Simple touch techniques 'can reduce breast cancer symptoms'

Though healthcare experts are constantly striving to develop pharmaceuticals capable of alleviating breast cancer pain, researchers have claimed that a simple method of touch therapy may be able to ease sufferers' discomfort.
These findings were recently reported at the sixth International Conference of the Society for Integrative Oncology, where experts from the National Cancer Institute revealed that patients who have complementary therapy in the form of massages and pressure techniques can benefit from reduced pain.
Principal investigator Dr William Collinge, president of Collinge and Associates, told cancer cover holders that a multi-ethnic study involving people with 21 forms of the disease, half of who were breast cancer sufferers, showed that family and friends acting as carers can be particularly helpful in administering this therapy.
"Touch and massage are among the most effective forms of supportive care in cancer, but most patients cannot access professional practitioners of these methods on a regular basis. This study sought to determine whether family caregivers receiving brief home-based instruction could deliver some of the same benefits as professionals. It appears they can," he said.

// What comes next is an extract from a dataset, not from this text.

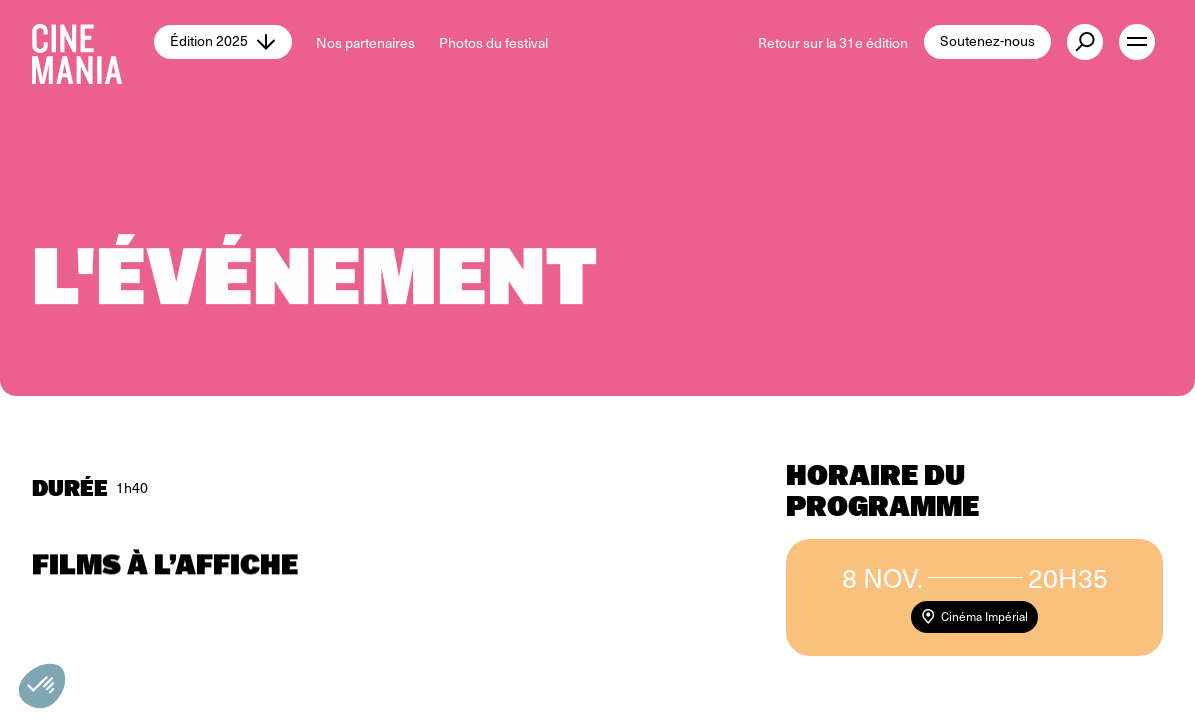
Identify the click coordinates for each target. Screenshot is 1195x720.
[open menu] (1137, 42)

Dr Collinge added that carers who administered the touch therapy for 20 minutes, three times a week, helped patients to feel much better and he suggested that companionship alone may have been a major factor in this.
The results showed that patients who had received touch therapy had reduced pain levels of between 29 and 44 per cent, and the expert told cancer insurance customers that this may offer hope to the 45,000 women a year who are diagnosed with breast cancer in the UK.
"This has important implications not just for patient wellbeing, but for caregivers as well. Caregivers are at risk of distress themselves - they can feel helpless and frustrated when seeing a loved one suffer," he concluded.